Вдруг зацепилось самым краешком глаза, как молодые, пухлые губки изогнулись в подобие лукавой улыбки. Улыбка сначала показалась странной, но тут же мозги сами услышали неожиданную и нелепую стихотворность произнесённой мной фразы. Ведь было совсем не до стихов и не до пафосных рифм...
Но, успокаивая, заглушая боль, отвлекая тяжкие мысли, разговор уже не мог оборваться на полпути. Простая история простой жизни красивой и умной девочки непросто и неторопливо потекла дальше.

-- ... Всю жизнь говорила "Анька, учись, Анька, учись, человеком станешь". А как в институт поступила, как будто он ей по мозгам настучал... Денег на проездной попросила, так ведь намного дешевле получается.
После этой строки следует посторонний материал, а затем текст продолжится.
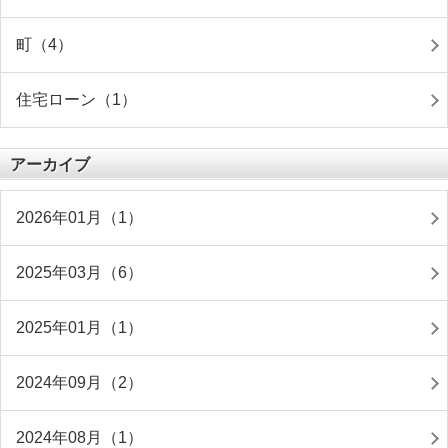
町（4）
住宅ローン（1）
アーカイブ
2026年01月（1）
2025年03月（6）
2025年01月（1）
2024年09月（2）
2024年08月（1）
А она как заорёт -  вот, десять лет на шее просидела, теперь ещё пять лет с шеи не сгонишь... ... Я не выдержала...
-- Куда ушла?
-- К девчонке из группы. У неё родители на море были. Два дня ночевала... А они на два дня раньше вернулись.
Вспомнился её недавний телефонный разговор.
-- С другом что? Поругались?
Она долго молчала, словно боясь говорить.
-- Нет. Всё... Гейм-овер... В армию человеком уходил, учиться хотел. А вернулся... Такое... Шалаву в супермаркете подцепил, кассиршу. Она его пивом просроченным напоила. На работу к ней, туда устроился... Мальчиком на побегушках, -- Аня горько и ехидно ухмыльнулась, --  Крутой стал, ест-пьёт на халяву... Ржёт надо мной, что я, как дура, пять лет мозги буду сушить ни за грош.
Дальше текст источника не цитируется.